Имя Джейн Остин, даже в пору наименьшей ее известности, никого не оставляло равнодушным. Ею восторгались — либо возмущались; ее любили — либо третировали; в ее романах находили все новый и новый смысл и глубину — либо все новые и новые поводы для недовольства. Середины не было. Уже у первых критиков Джейн Остин особенность эта проявилась полностью.
Одним из самых ранних и преданных поклонников ее таланта был Вальтер Скотт. Вскоре после ее смерти он пишет в дневнике (14 марта 1826 года): «Снова, вот уже по крайней мере в третий раз, перечитал превосходно написанный роман мисс Остин „Гордость и предубеждение“. Эта молодая дама обладает талантом воспроизводить события, чувства и характеры обыденной жизни, талантом самым замечательным из всех, которые мне приходилось встречать. О глубокомысленных и высоких материях я пишу с такой же легкостью, как и любой другой в наше время; но мне не дан тот поразительный дар, который благодаря верности чувства и описания делает увлекательными даже самые заурядные и обычные события и характеры. Какая жалость, что такое талантливое существо умерло так рано!»[44]
А в статье, специально посвященной Джейн Остин, Скотт пишет: «Понимание человеческих отношений, тот особый такт, с которым она рисует характеры, столь знакомые всем нам, напоминает о достоинствах фламандской школы». Он восхищается «силой повествования, необычайной точностью и четкостью, простым и в то же время комическим диалогом, в котором собеседники выявляют свои характеры, как в настоящей драме».[45]
Ту же мысль высказал Р. Шеридан, прославленный драматург и острослов. Он рекомендует всем, кто не читал «Гордости и предубеждения», познакомиться с этим романом и добавляет: «Ничего не читал умнее и остроумнее этого романа!»[46]
Р. Саути писал, что в романах Джейн Остин «больше верности природе, и, как мне кажется, тонкого чувства, чем в любом другом произведении ее века».[47] Джейн Остин восхищались Колридж и Дизраэли, Маколей и Рэскин.
Т. Б. Маколей сравнивает Джейн Остин с Шекспиром. Его мнение разделяют Дж. Г. Льюис и А. Теннисон. Льюис пишет: «Мисс Остин называют Шекспиром в прозе; этого мнения придерживается, в частности, и Маколей. Несмотря на чувство несообразности, которое овладевает нами при звуках слов — Шекспир и проза, признаемся, что величие Джейн Остин, ее удивительное драматическое чувство сродни этому высочайшему свойству Шекспира…»[48] И еще: «По силе созидания и оживления характеров Шекспир поистине нашел в Джейн Остин младшую сестру.
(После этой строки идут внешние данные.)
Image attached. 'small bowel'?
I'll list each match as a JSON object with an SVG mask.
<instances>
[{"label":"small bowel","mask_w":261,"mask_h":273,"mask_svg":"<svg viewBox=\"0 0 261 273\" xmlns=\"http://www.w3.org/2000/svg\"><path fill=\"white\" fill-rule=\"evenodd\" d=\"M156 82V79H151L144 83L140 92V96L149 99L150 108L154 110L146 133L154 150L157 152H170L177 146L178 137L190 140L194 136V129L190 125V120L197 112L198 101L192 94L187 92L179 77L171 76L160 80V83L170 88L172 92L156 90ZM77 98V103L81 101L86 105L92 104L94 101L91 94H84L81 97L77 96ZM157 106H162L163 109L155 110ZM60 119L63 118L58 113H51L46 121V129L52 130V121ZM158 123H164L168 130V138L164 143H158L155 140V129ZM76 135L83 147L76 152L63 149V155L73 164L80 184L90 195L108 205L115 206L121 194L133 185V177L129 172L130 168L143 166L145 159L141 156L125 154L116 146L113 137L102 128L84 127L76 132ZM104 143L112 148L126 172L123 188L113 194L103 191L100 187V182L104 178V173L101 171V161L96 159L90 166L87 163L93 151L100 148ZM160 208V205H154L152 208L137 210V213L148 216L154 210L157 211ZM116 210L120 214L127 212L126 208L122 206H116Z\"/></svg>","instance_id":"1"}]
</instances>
Заметьте, однако, что взамен его поэзии мы должны поставить ее смелую прозу — смелую благодаря своей скромной правдивости».[49] Теннисон уточняет сравнение с Шекспиром: «Реализм и правдивость Dramatis Personae Джейн Остин ближе всего Шекспиру. Правда, Шекспир это солнце, в то время как Джейн Остин — маленький астероид, правдивая и блестящая звезда».[50]
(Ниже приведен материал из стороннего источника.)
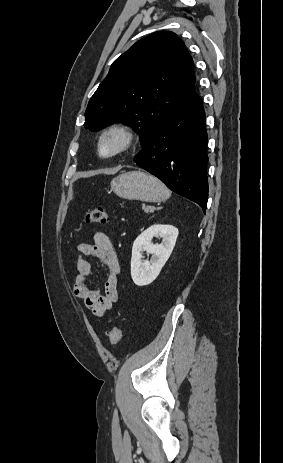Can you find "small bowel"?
<instances>
[{"mask_svg":"<svg viewBox=\"0 0 283 463\" xmlns=\"http://www.w3.org/2000/svg\"><path fill=\"white\" fill-rule=\"evenodd\" d=\"M78 260L73 292L82 299L87 308L96 317L104 316L118 302V280L121 266L117 252L110 237L98 231L94 234L93 243H82L77 246ZM86 257H93L100 261L107 270L104 292L90 287L91 264Z\"/></svg>","mask_w":283,"mask_h":463,"instance_id":"obj_1","label":"small bowel"}]
</instances>
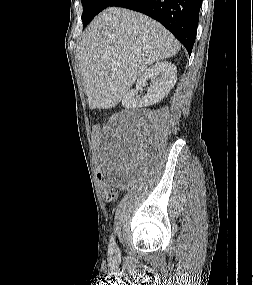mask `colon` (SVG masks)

Среди первых «противников» Остин — Уордсворт, возражавший против «правды жизни, не озаренной всепроницающим светом воображения»;[51] Т. Карлейль, презрительно называвший ее романы «обмывками» («dish-washings»); Шарлотта Бронте, обвинявшая Остин в отсутствии подлинных чувств. Последняя бросила вызов Льюису, восторженному поклоннику творчества Остин. Тот поднял перчатку. Возникшая полемика заслуживает, как нам кажется, внимания.
В одном из своих писем Шарлотте Бронте Льюис признается, что «гораздо больше хотел бы быть автором „Гордости и предубеждения“, чем любого романа Вальтера Скотта». Бронте, не читавшая ранее Остин, торопится достать роман, но, прочитав, не понимает восторга своего учителя. «И что же я там нашла? — пишет она в ответ. — Точное, как на дагерротипе, изображение банального лица, тщательно отгороженный, хорошо ухоженный сад с ровными бордюрами и нежными цветами; ни одной яркой, дышащей физиономии, ни открытых просторов, ни синих гор, ни серебристых ручьев»…[52] Она сравнивает Джейн Остин с Жорж Санд и отдает решительное предпочтение последней. Жорж Санд она находит «глубокой и мудрой», Джейн Остин всего лишь «наблюдательной и неглупой». Льюис возмущен; в своем ответе он пишет: «Мисс Остин — не поэтесса,[53] в ней нет ни „эмоций“, ни красноречия, никаких безумств и поэтических восторгов, — и все же вы должны научиться ценить ее, ибо она принадлежит к величайшим художникам, величайшим знатокам человеческих характеров».[54]